§ **What this task involves**:
For the entries that follow, set down each one exactly and drop any pictures.

§ **Dataset records**:
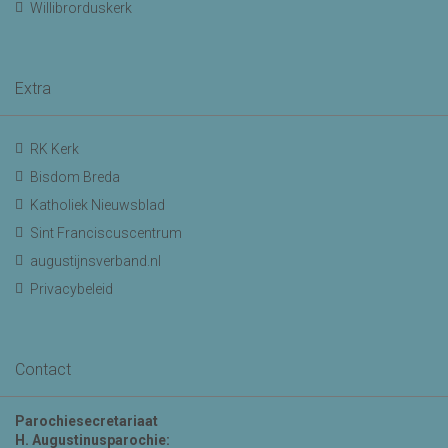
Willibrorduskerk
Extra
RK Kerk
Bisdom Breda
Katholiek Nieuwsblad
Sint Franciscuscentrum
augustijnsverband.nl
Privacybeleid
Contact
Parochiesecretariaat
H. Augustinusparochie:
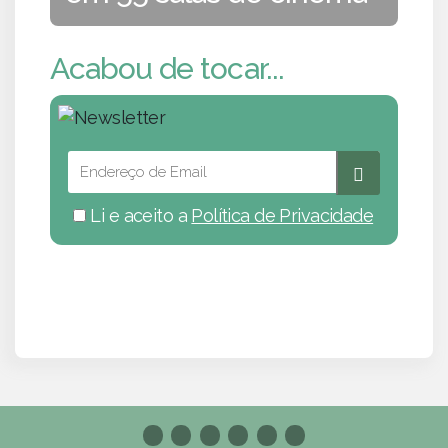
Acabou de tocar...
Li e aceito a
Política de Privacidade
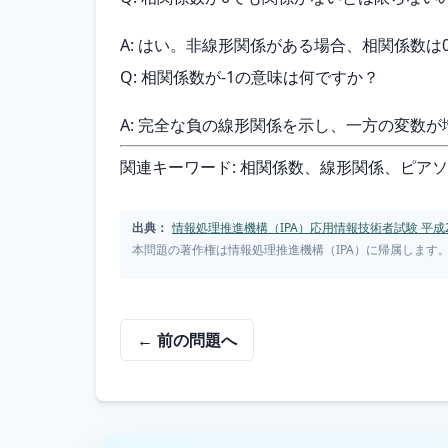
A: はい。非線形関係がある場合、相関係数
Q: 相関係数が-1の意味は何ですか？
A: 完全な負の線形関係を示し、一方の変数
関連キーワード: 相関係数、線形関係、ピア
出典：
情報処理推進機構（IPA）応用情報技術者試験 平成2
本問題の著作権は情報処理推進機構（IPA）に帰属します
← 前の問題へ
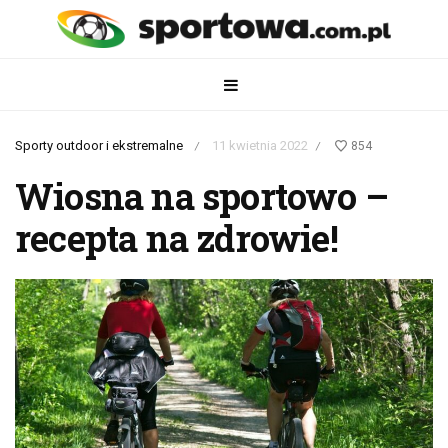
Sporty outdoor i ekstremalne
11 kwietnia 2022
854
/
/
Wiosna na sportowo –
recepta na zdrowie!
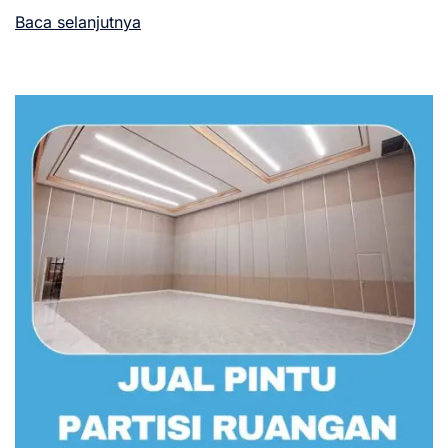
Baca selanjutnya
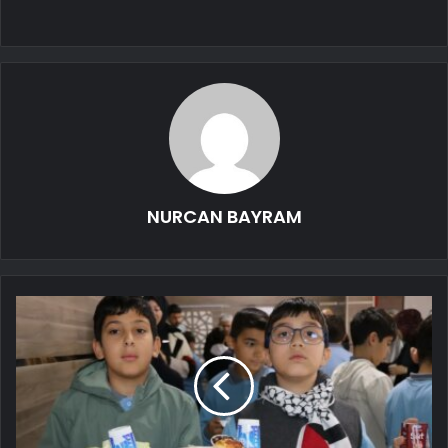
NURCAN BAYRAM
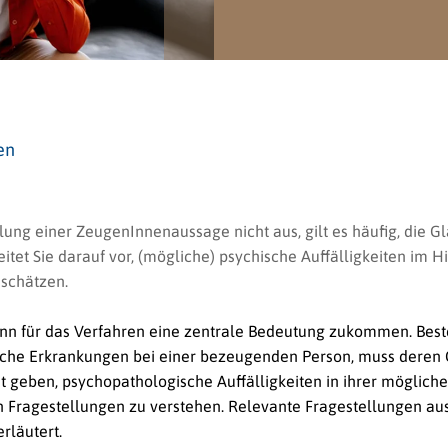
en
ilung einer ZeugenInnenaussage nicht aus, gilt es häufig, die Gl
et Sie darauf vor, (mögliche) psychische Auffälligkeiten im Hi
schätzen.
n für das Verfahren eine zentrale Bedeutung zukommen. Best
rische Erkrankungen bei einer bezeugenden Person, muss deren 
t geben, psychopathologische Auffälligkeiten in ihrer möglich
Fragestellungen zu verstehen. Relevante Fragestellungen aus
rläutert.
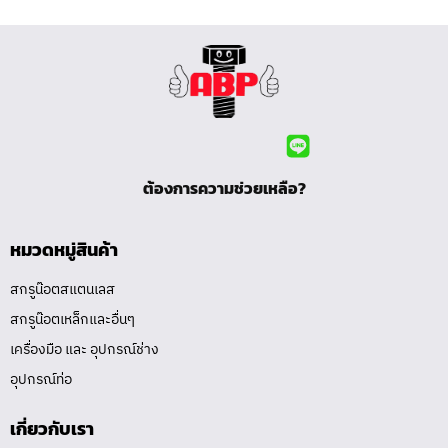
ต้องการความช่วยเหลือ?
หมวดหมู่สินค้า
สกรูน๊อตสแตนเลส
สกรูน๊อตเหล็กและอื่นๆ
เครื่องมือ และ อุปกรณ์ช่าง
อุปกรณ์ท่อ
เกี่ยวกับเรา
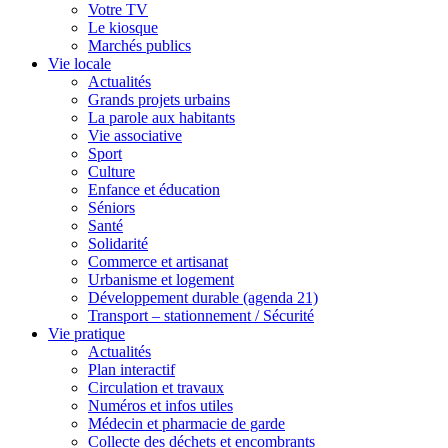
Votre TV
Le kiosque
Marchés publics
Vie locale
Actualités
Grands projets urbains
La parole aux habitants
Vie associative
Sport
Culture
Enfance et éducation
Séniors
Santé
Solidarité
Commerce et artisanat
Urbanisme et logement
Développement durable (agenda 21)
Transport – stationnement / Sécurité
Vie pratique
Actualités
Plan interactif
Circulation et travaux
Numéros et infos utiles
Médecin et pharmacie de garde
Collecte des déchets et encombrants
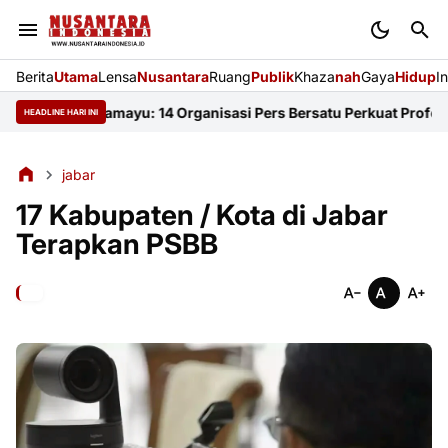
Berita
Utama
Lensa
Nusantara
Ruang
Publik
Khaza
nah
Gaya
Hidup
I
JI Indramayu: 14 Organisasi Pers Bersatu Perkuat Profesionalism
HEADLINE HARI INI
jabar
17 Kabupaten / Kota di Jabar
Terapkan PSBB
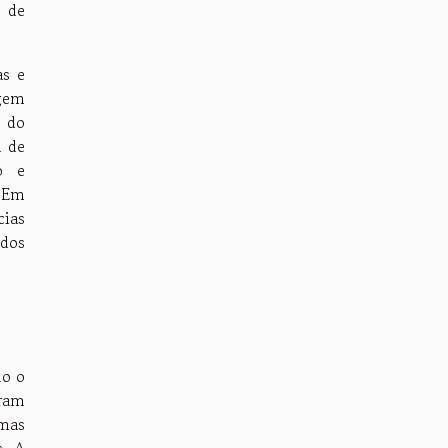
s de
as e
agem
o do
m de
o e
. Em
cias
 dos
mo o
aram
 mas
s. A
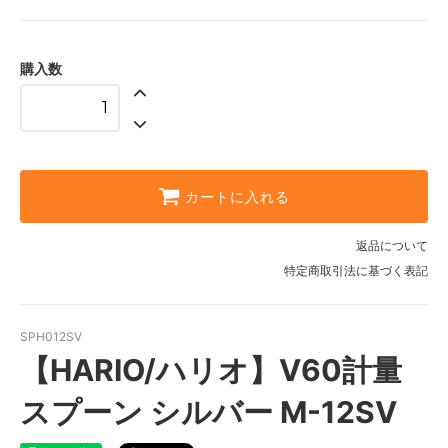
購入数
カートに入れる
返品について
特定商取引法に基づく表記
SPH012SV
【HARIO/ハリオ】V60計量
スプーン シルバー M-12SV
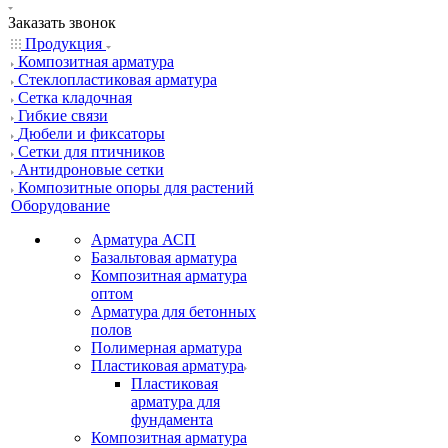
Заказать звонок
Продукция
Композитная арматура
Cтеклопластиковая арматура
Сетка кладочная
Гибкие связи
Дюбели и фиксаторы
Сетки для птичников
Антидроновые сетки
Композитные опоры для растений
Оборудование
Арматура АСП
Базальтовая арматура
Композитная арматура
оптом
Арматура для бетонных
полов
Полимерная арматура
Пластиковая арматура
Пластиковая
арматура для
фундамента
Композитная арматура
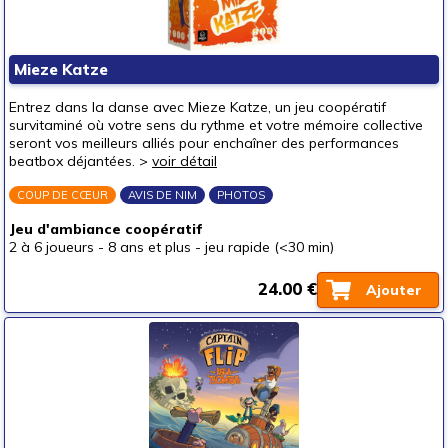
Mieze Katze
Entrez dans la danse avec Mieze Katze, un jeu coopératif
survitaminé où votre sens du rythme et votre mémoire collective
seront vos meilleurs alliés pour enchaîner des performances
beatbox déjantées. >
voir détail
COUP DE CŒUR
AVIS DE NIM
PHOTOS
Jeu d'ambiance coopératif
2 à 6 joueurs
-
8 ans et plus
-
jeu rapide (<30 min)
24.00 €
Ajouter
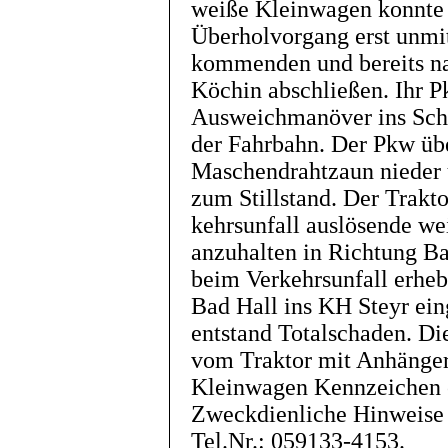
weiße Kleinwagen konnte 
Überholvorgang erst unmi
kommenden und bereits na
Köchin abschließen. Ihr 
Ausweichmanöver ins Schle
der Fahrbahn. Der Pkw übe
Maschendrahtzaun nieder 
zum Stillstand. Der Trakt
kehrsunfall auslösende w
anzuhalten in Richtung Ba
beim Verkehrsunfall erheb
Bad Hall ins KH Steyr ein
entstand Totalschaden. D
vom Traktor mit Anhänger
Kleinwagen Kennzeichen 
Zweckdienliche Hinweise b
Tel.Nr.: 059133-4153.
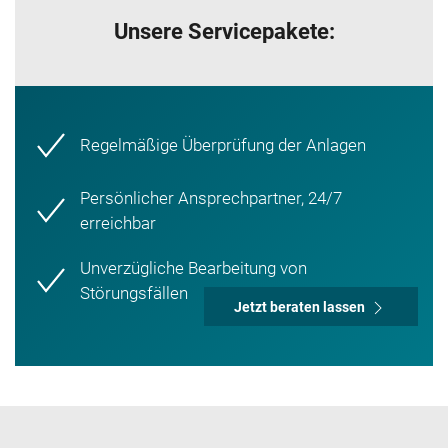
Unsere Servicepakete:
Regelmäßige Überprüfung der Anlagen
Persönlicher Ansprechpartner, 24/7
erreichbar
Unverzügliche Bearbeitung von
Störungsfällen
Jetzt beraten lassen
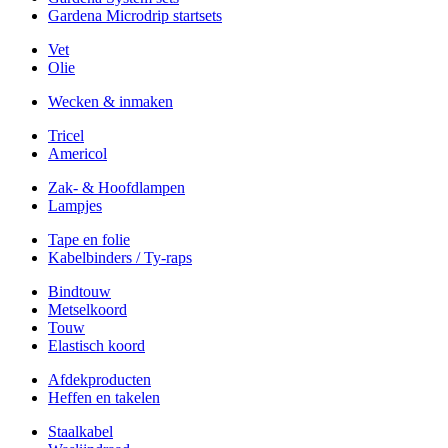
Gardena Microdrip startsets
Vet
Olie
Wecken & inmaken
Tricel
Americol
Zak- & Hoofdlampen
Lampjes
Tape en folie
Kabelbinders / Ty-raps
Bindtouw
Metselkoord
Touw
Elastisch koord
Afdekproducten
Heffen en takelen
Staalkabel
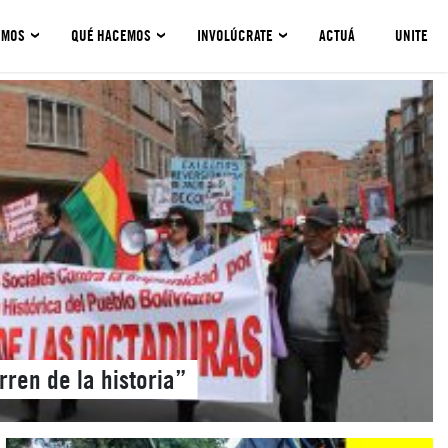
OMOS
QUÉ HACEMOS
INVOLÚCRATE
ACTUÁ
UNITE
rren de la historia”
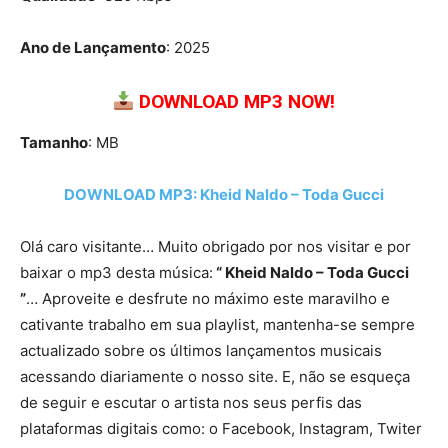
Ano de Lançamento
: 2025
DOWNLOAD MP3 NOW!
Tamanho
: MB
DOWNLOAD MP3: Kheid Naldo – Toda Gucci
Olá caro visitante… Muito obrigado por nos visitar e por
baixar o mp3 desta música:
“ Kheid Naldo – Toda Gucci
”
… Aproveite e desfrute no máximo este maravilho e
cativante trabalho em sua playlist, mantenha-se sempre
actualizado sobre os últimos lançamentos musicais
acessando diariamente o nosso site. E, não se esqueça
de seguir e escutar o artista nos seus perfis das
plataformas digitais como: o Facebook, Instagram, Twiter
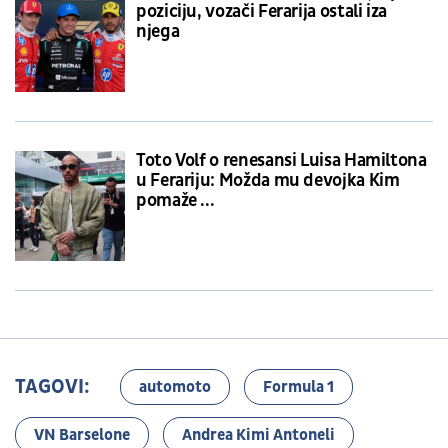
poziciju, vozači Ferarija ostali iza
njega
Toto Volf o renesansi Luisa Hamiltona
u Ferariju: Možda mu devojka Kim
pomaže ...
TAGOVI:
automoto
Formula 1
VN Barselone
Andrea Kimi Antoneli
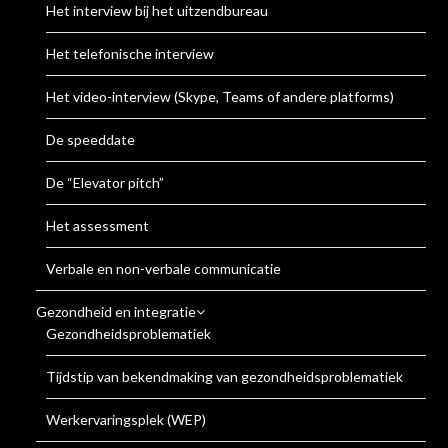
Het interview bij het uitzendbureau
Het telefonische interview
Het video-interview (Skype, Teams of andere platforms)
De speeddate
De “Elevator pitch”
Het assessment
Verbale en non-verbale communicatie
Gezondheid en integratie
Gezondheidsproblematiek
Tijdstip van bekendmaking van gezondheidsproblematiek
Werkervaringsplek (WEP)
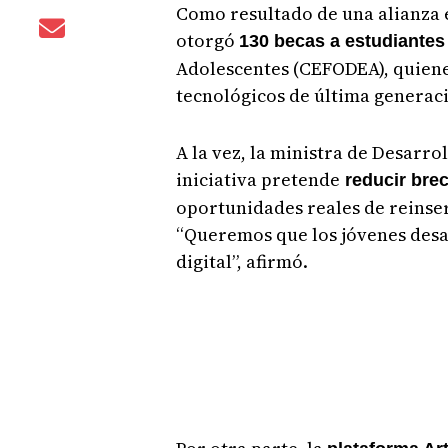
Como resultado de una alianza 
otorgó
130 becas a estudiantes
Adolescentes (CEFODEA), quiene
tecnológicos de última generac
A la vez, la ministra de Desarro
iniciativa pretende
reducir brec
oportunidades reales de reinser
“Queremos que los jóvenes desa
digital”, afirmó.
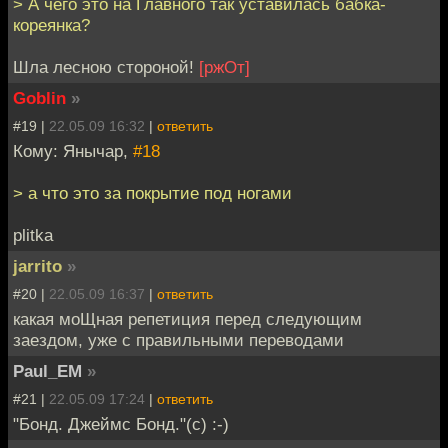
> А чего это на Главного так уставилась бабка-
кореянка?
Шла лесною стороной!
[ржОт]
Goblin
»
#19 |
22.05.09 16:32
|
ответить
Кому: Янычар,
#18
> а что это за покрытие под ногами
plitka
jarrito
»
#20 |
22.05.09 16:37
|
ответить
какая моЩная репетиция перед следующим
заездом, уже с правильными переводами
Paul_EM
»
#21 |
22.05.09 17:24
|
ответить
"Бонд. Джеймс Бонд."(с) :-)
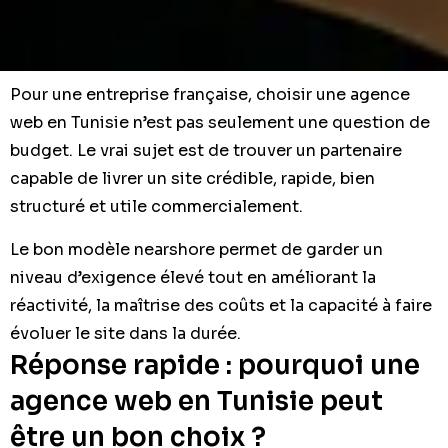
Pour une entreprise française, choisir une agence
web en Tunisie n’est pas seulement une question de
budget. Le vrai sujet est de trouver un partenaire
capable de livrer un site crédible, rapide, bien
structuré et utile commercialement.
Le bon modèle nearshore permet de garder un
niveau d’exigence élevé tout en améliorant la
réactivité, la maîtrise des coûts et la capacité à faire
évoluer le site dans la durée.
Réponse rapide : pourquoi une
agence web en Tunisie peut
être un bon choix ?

§ **Answer to this problem**:
Willibrorduskerk
Extra
RK Kerk
Bisdom Breda
Katholiek Nieuwsblad
Sint Franciscuscentrum
augustijnsverband.nl
Privacybeleid
Contact
Parochiesecretariaat
H. Augustinusparochie:
Acabou de tocar...
Li e aceito a
Política de Privacidade
A: はい。非線形関係がある場合、相関係数
Q: 相関係数が-1の意味は何ですか？
A: 完全な負の線形関係を示し、一方の変数
関連キーワード: 相関係数、線形関係、ピア
出典：
情報処理推進機構（IPA）応用情報技術者試験 平成2
本問題の著作権は情報処理推進機構（IPA）に帰属します
← 前の問題へ
Sporty outdoor i ekstremalne
11 kwietnia 2022
854
/
/
Wiosna na sportowo –
recepta na zdrowie!
Baca selanjutnya
NURCAN BAYRAM
en
ilung einer ZeugenInnenaussage nicht aus, gilt es häufig, die Gl
et Sie darauf vor, (mögliche) psychische Auffälligkeiten im Hi
schätzen.
n für das Verfahren eine zentrale Bedeutung zukommen. Best
rische Erkrankungen bei einer bezeugenden Person, muss deren 
t geben, psychopathologische Auffälligkeiten in ihrer möglich
Fragestellungen zu verstehen. Relevante Fragestellungen aus
rläutert.
ต้องการความช่วยเหลือ?
หมวดหมู่สินค้า
สกรูน๊อตสแตนเลส
สกรูน๊อตเหล็กและอื่นๆ
เครื่องมือ และ อุปกรณ์ช่าง
อุปกรณ์ท่อ
เกี่ยวกับเรา
Votre TV
Le kiosque
Marchés publics
Vie locale
Actualités
Grands projets urbains
La parole aux habitants
Vie associative
Sport
Culture
Enfance et éducation
Séniors
Santé
Solidarité
Commerce et artisanat
Urbanisme et logement
Développement durable (agenda 21)
Transport – stationnement / Sécurité
Vie pratique
Actualités
Plan interactif
Circulation et travaux
Numéros et infos utiles
Médecin et pharmacie de garde
Collecte des déchets et encombrants
Berita
Utama
Lensa
Nusantara
Ruang
Publik
Khaza
nah
Gaya
Hidup
I
JI Indramayu: 14 Organisasi Pers Bersatu Perkuat Profesionalism
HEADLINE HARI INI
jabar
17 Kabupaten / Kota di Jabar
Terapkan PSBB
s de
as e
agem
o do
m de
o e
. Em
cias
 dos
mo o
aram
 mas
s. A
購入数
カートに入れる
返品について
特定商取引法に基づく表記
SPH012SV
【HARIO/ハリオ】V60計量
スプーン シルバー M-12SV
Заказать звонок
Продукция
Композитная арматура
Cтеклопластиковая арматура
Сетка кладочная
Гибкие связи
Дюбели и фиксаторы
Сетки для птичников
Антидроновые сетки
Композитные опоры для растений
Оборудование
Арматура АСП
Базальтовая арматура
Композитная арматура
оптом
Арматура для бетонных
полов
Полимерная арматура
Пластиковая арматура
Пластиковая
арматура для
фундамента
Композитная арматура
Mieze Katze
Entrez dans la danse avec Mieze Katze, un jeu coopératif
survitaminé où votre sens du rythme et votre mémoire collective
seront vos meilleurs alliés pour enchaîner des performances
beatbox déjantées. >
voir détail
COUP DE CŒUR
AVIS DE NIM
PHOTOS
Jeu d'ambiance coopératif
2 à 6 joueurs
-
8 ans et plus
-
jeu rapide (<30 min)
24.00 €
Ajouter
weiße Kleinwagen konnte 
Überholvorgang erst unmi
kommenden und bereits na
Köchin abschließen. Ihr 
Ausweichmanöver ins Schle
der Fahrbahn. Der Pkw übe
Maschendrahtzaun nieder 
zum Stillstand. Der Trakt
kehrsunfall auslösende w
anzuhalten in Richtung Ba
beim Verkehrsunfall erheb
Bad Hall ins KH Steyr ein
entstand Totalschaden. D
vom Traktor mit Anhänger
Kleinwagen Kennzeichen 
Zweckdienliche Hinweise b
Tel.Nr.: 059133-4153.
Unsere Servicepakete:
Regelmäßige Überprüfung der Anlagen
Persönlicher Ansprechpartner, 24/7
erreichbar
Unverzügliche Bearbeitung von
Störungsfällen
Jetzt beraten lassen
Gardena Microdrip startsets
Vet
Olie
Wecken & inmaken
Tricel
Americol
Zak- & Hoofdlampen
Lampjes
Tape en folie
Kabelbinders / Ty-raps
Bindtouw
Metselkoord
Touw
Elastisch koord
Afdekproducten
Heffen en takelen
Staalkabel
OMOS
QUÉ HACEMOS
INVOLÚCRATE
ACTUÁ
UNITE
rren de la historia”
Ano de Lançamento
: 2025
DOWNLOAD MP3 NOW!
Tamanho
: MB
DOWNLOAD MP3: Kheid Naldo – Toda Gucci
Olá caro visitante… Muito obrigado por nos visitar e por
baixar o mp3 desta música:
“ Kheid Naldo – Toda Gucci
”
… Aproveite e desfrute no máximo este maravilho e
cativante trabalho em sua playlist, mantenha-se sempre
actualizado sobre os últimos lançamentos musicais
acessando diariamente o nosso site. E, não se esqueça
de seguir e escutar o artista nos seus perfis das
plataformas digitais como: o Facebook, Instagram, Twiter
poziciju, vozači Ferarija ostali iza
njega
Toto Volf o renesansi Luisa Hamiltona
u Ferariju: Možda mu devojka Kim
pomaže ...
TAGOVI:
automoto
Formula 1
VN Barselone
Andrea Kimi Antoneli
Het interview bij het uitzendbureau
Het telefonische interview
Het video-interview (Skype, Teams of andere platforms)
De speeddate
De “Elevator pitch”
Het assessment
Verbale en non-verbale communicatie
Gezondheid en integratie
Gezondheidsproblematiek
Tijdstip van bekendmaking van gezondheidsproblematiek
Werkervaringsplek (WEP)
Como resultado de una alianza 
otorgó
130 becas a estudiantes
Adolescentes (CEFODEA), quiene
tecnológicos de última generac
A la vez, la ministra de Desarro
iniciativa pretende
reducir brec
oportunidades reales de reinser
“Queremos que los jóvenes desa
digital”, afirmó.
> А чего это на Главного так уставилась бабка-
кореянка?
Шла лесною стороной!
[ржОт]
Goblin
»
#19 |
22.05.09 16:32
|
ответить
Кому: Янычар,
#18
> а что это за покрытие под ногами
plitka
jarrito
»
#20 |
22.05.09 16:37
|
ответить
какая моЩная репетиция перед следующим
заездом, уже с правильными переводами
Paul_EM
»
#21 |
22.05.09 17:24
|
ответить
"Бонд. Джеймс Бонд."(с) :-)
Pour une entreprise française, choisir une agence
web en Tunisie n’est pas seulement une question de
budget. Le vrai sujet est de trouver un partenaire
capable de livrer un site crédible, rapide, bien
structuré et utile commercialement.
Le bon modèle nearshore permet de garder un
niveau d’exigence élevé tout en améliorant la
réactivité, la maîtrise des coûts et la capacité à faire
évoluer le site dans la durée.
Réponse rapide : pourquoi une
agence web en Tunisie peut
être un bon choix ?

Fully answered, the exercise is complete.